» INSTRUCTIONS TO FOLLOW:
The data below contains pictures, which are to be skipped; the lines starting at the line with "surveys on available" and ending at the line with "pointment or request emergency assistance." are to be output exactly, both ends included.

Dataset entries
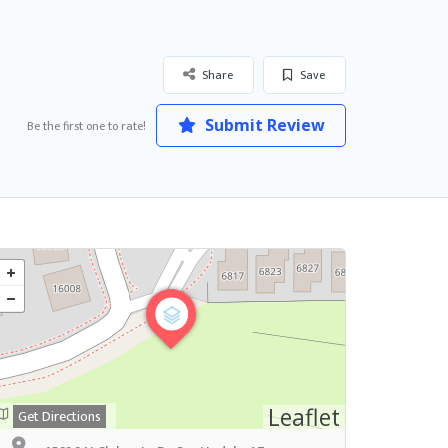
Share
Save
Submit Review
Be the first one to rate!
Leaflet
Get Directions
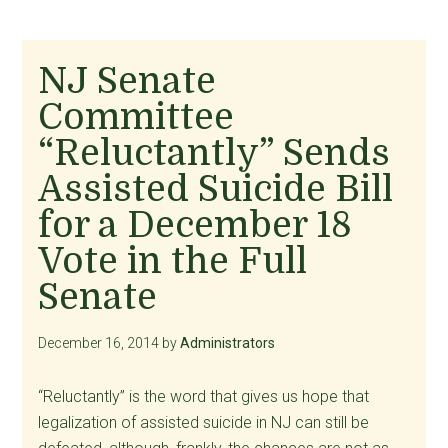
NJ Senate
Committee
“Reluctantly” Sends
Assisted Suicide Bill
for a December 18
Vote in the Full
Senate
December 16, 2014
by
Administrators
“Reluctantly” is the word that gives us hope that
legalization of assisted suicide in NJ can still be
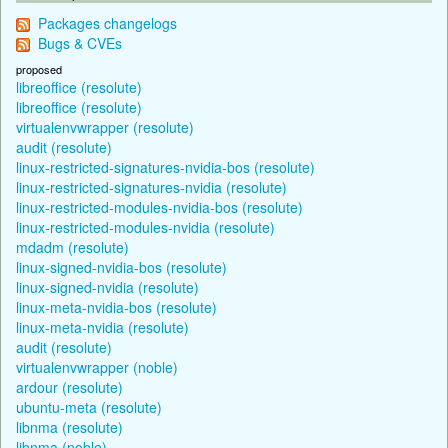
Packages changelogs
Bugs & CVEs
proposed
libreoffice (resolute)
libreoffice (resolute)
virtualenvwrapper (resolute)
audit (resolute)
linux-restricted-signatures-nvidia-bos (resolute)
linux-restricted-signatures-nvidia (resolute)
linux-restricted-modules-nvidia-bos (resolute)
linux-restricted-modules-nvidia (resolute)
mdadm (resolute)
linux-signed-nvidia-bos (resolute)
linux-signed-nvidia (resolute)
linux-meta-nvidia-bos (resolute)
linux-meta-nvidia (resolute)
audit (resolute)
virtualenvwrapper (noble)
ardour (resolute)
ubuntu-meta (resolute)
libnma (resolute)
libnma (noble)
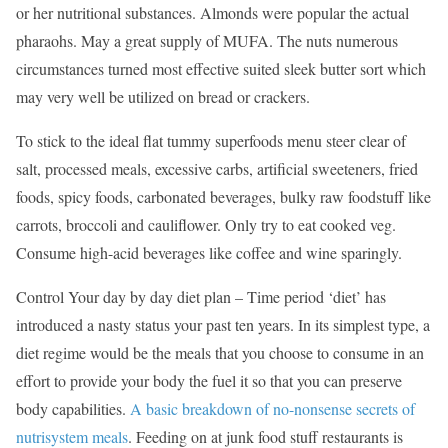
or her nutritional substances. Almonds were popular the actual
pharaohs. May a great supply of MUFA. The nuts numerous
circumstances turned most effective suited sleek butter sort which
may very well be utilized on bread or crackers.
To stick to the ideal flat tummy superfoods menu steer clear of
salt, processed meals, excessive carbs, artificial sweeteners, fried
foods, spicy foods, carbonated beverages, bulky raw foodstuff like
carrots, broccoli and cauliflower. Only try to eat cooked veg.
Consume high-acid beverages like coffee and wine sparingly.
Control Your day by day diet plan – Time period ‘diet’ has
introduced a nasty status your past ten years. In its simplest type, a
diet regime would be the meals that you choose to consume in an
effort to provide your body the fuel it so that you can preserve
body capabilities.
A basic breakdown of no-nonsense secrets of
nutrisystem meals
. Feeding on at junk food stuff restaurants is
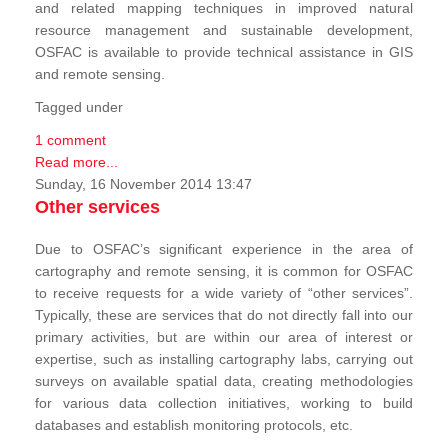
and related mapping techniques in improved natural
resource management and sustainable development,
OSFAC is available to provide technical assistance in GIS
and remote sensing.
Tagged under
1 comment
Read more...
Sunday, 16 November 2014 13:47
Other services
Due to OSFAC’s significant experience in the area of
cartography and remote sensing, it is common for OSFAC
to receive requests for a wide variety of “other services”.
Typically, these are services that do not directly fall into our
primary activities, but are within our area of interest or
expertise, such as installing cartography labs, carrying out
surveys on available spatial data, creating methodologies
for various data collection initiatives, working to build
databases and establish monitoring protocols, etc.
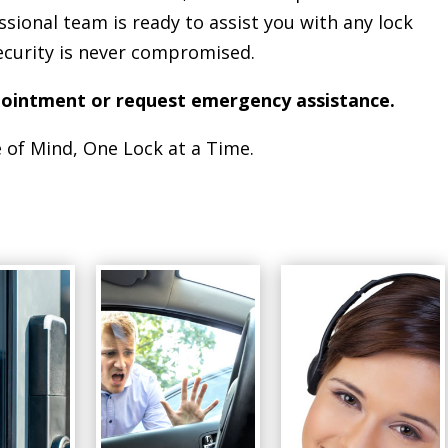
ssional team is ready to assist you with any lock
ecurity is never compromised.
pointment or request emergency assistance.
 of Mind, One Lock at a Time.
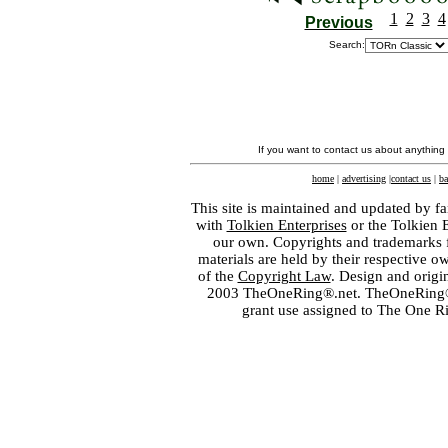
1
2
3
4
Previous
Search:
If you want to contact us about anything
home
|
advertising
|
contact us
|
ba
This site is maintained and updated by fa
with
Tolkien Enterprises
or the Tolkien 
our own. Copyrights and trademarks fo
materials are held by their respective o
of the
Copyright Law
. Design and orig
2003 TheOneRing®.net. TheOneRing® is
grant use assigned to The One R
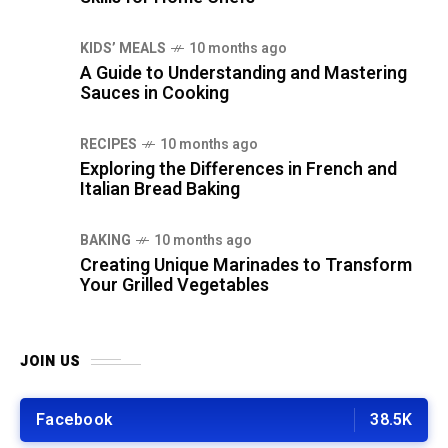
KIDS’ MEALS
10 months ago
A Guide to Understanding and Mastering
Sauces in Cooking
RECIPES
10 months ago
Exploring the Differences in French and
Italian Bread Baking
BAKING
10 months ago
Creating Unique Marinades to Transform
Your Grilled Vegetables
JOIN US
Facebook
38.5K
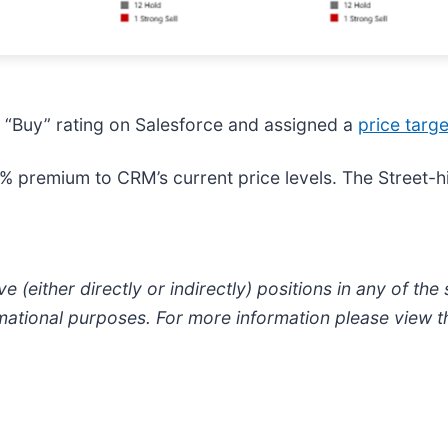
a “Buy” rating on Salesforce and assigned a
price targ
% premium to CRM’s current price levels. The Street-h
e (either directly or indirectly) positions in any of the s
formational purposes. For more information please view 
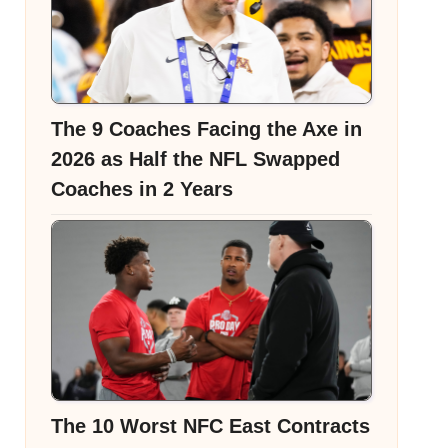
The 9 Coaches Facing the Axe in
2026 as Half the NFL Swapped
Coaches in 2 Years
The 10 Worst NFC East Contracts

» REPLY:
surveys on available spatial data, creating methodologies
for various data collection initiatives, working to build
databases and establish monitoring protocols, etc.
ssional team is ready to assist you with any lock
ecurity is never compromised.
pointment or request emergency assistance.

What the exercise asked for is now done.